PubMed 25254341

Referenced in Channelpedia wiki pages of: none

Automatically associated channels: KCNQ1 , Kv11.1 , Kv7.1 , Nav1 , Nav1.5

Title: Calcium transients closely reflect prolonged action potentials in iPSC models of inherited cardiac arrhythmia.

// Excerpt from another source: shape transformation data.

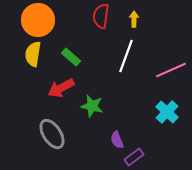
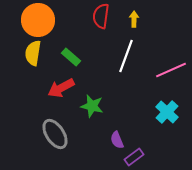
yellow semicircle: moved 1 px up
gray ellipse: moved 3 px right
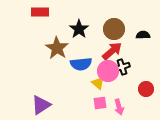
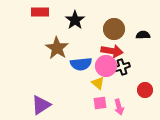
black star: moved 4 px left, 9 px up
red arrow: rotated 50 degrees clockwise
pink circle: moved 2 px left, 5 px up
red circle: moved 1 px left, 1 px down
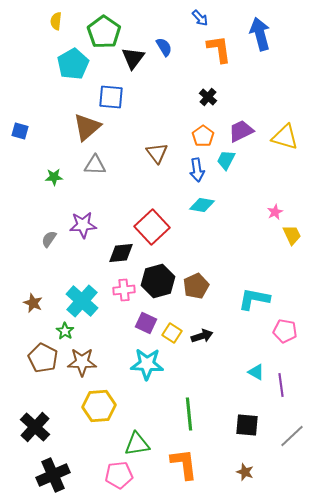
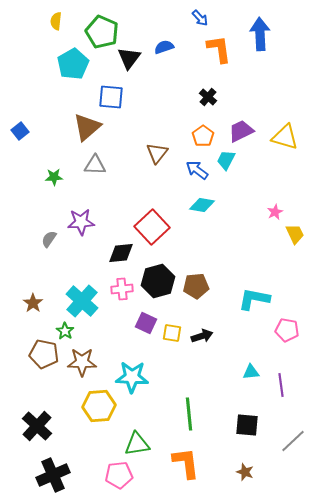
green pentagon at (104, 32): moved 2 px left; rotated 12 degrees counterclockwise
blue arrow at (260, 34): rotated 12 degrees clockwise
blue semicircle at (164, 47): rotated 78 degrees counterclockwise
black triangle at (133, 58): moved 4 px left
blue square at (20, 131): rotated 36 degrees clockwise
brown triangle at (157, 153): rotated 15 degrees clockwise
blue arrow at (197, 170): rotated 135 degrees clockwise
purple star at (83, 225): moved 2 px left, 3 px up
yellow trapezoid at (292, 235): moved 3 px right, 1 px up
brown pentagon at (196, 286): rotated 20 degrees clockwise
pink cross at (124, 290): moved 2 px left, 1 px up
brown star at (33, 303): rotated 12 degrees clockwise
pink pentagon at (285, 331): moved 2 px right, 1 px up
yellow square at (172, 333): rotated 24 degrees counterclockwise
brown pentagon at (43, 358): moved 1 px right, 4 px up; rotated 16 degrees counterclockwise
cyan star at (147, 364): moved 15 px left, 13 px down
cyan triangle at (256, 372): moved 5 px left; rotated 36 degrees counterclockwise
black cross at (35, 427): moved 2 px right, 1 px up
gray line at (292, 436): moved 1 px right, 5 px down
orange L-shape at (184, 464): moved 2 px right, 1 px up
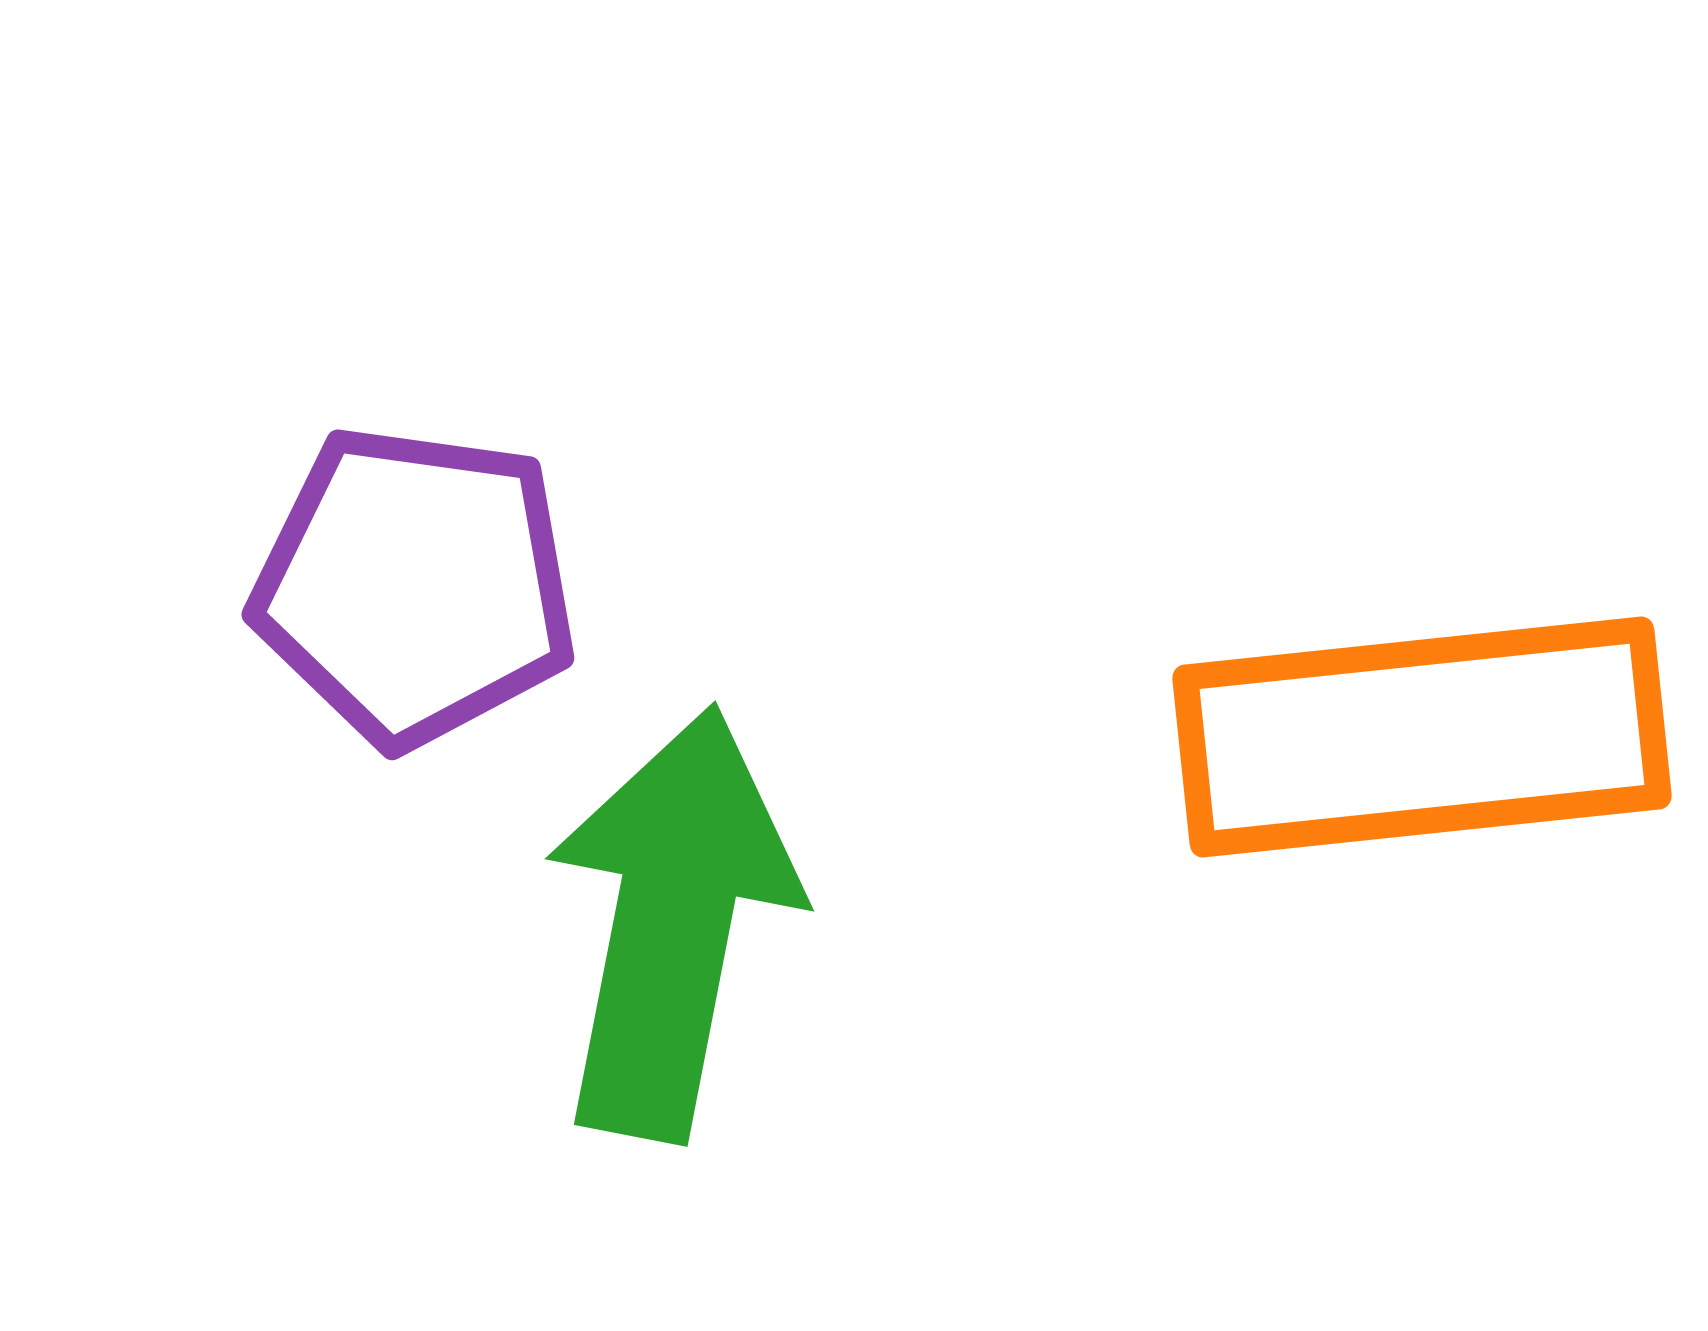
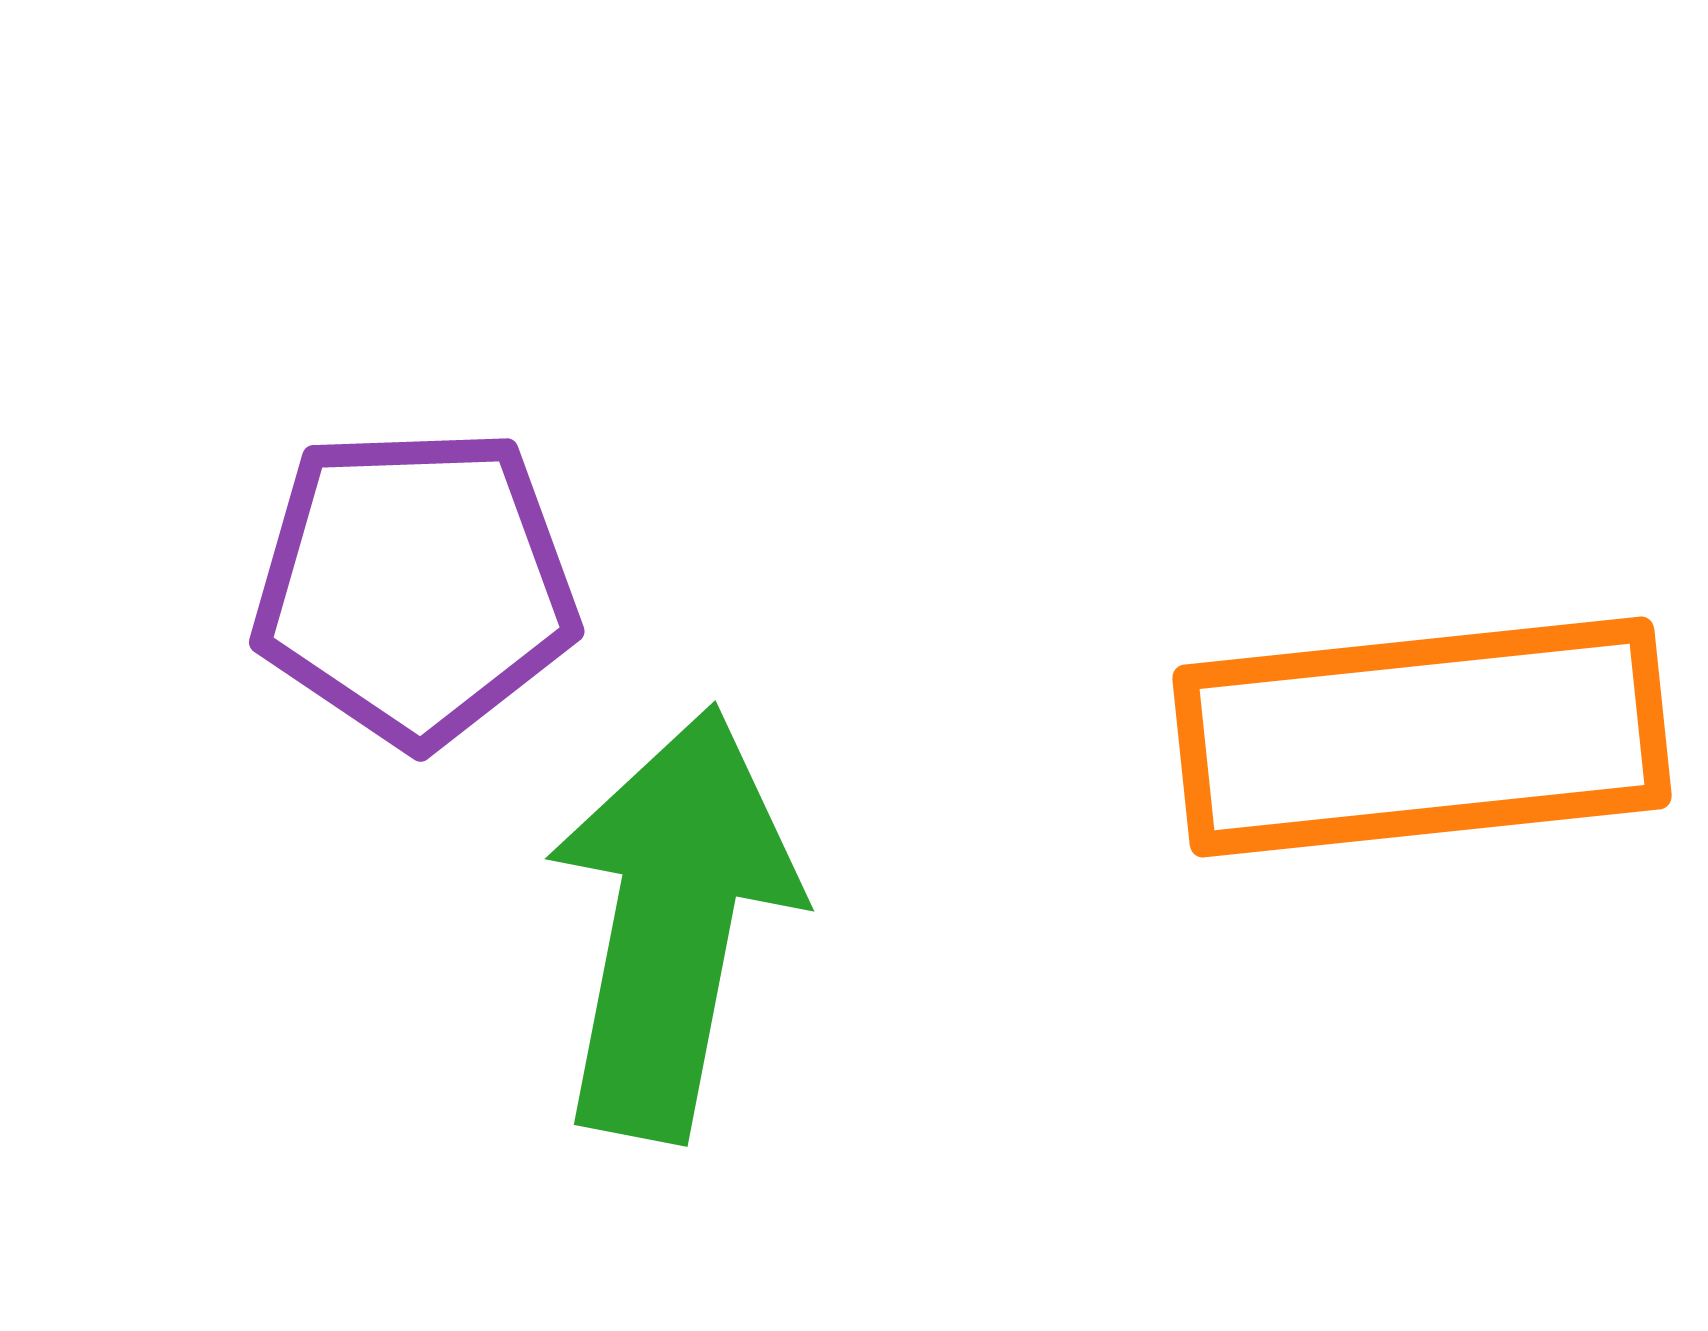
purple pentagon: rotated 10 degrees counterclockwise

Authors: C Ian Spencer, Shiro Baba, Kenta Nakamura, Ethan A Hua, Marie A F Sears, Chi-cheng Fu, Jianhua Zhang, Sadguna Balijepalli, Kiichiro Tomoda, Yohei Hayashi, Paweena Lizarraga, Julianne Wojciak, Melvin M Scheinman, Katriina Aalto-Setälä, Jonathan C Makielski, Craig T January, Kevin E Healy, Timothy J Kamp, Shinya Yamanaka, Bruce R Conklin

Journal, date & volume: Stem Cell Reports, 2014 Aug 12 , 3, 269-81

PubMed link:

Long-QT syndrome mutations can cause syncope and sudden death by prolonging the cardiac action potential (AP). Ion channels affected by mutations are various, and the influences of cellular calcium cycling on LQTS cardiac events are unknown. To better understand LQTS arrhythmias, we performed current-clamp and intracellular calcium ([Ca(2+)]i) measurements on cardiomyocytes differentiated from patient-derived induced pluripotent stem cells (iPS-CM). In myocytes carrying an LQT2 mutation (HERG-A422T), APs and [Ca(2+)]i transients were prolonged in parallel. APs were abbreviated by nifedipine exposure and further lengthened upon releasing intracellularly stored Ca(2+). Validating this model, control iPS-CM treated with HERG-blocking drugs recapitulated the LQT2 phenotype. In LQT3 iPS-CM, expressing NaV1.5-N406K, APs and [Ca(2+)]i transients were markedly prolonged. AP prolongation was sensitive to tetrodotoxin and to inhibiting Na(+)-Ca(2+) exchange. These results suggest that LQTS mutations act partly on cytosolic Ca(2+) cycling, potentially providing a basis for functionally targeted interventions regardless of the specific mutation site.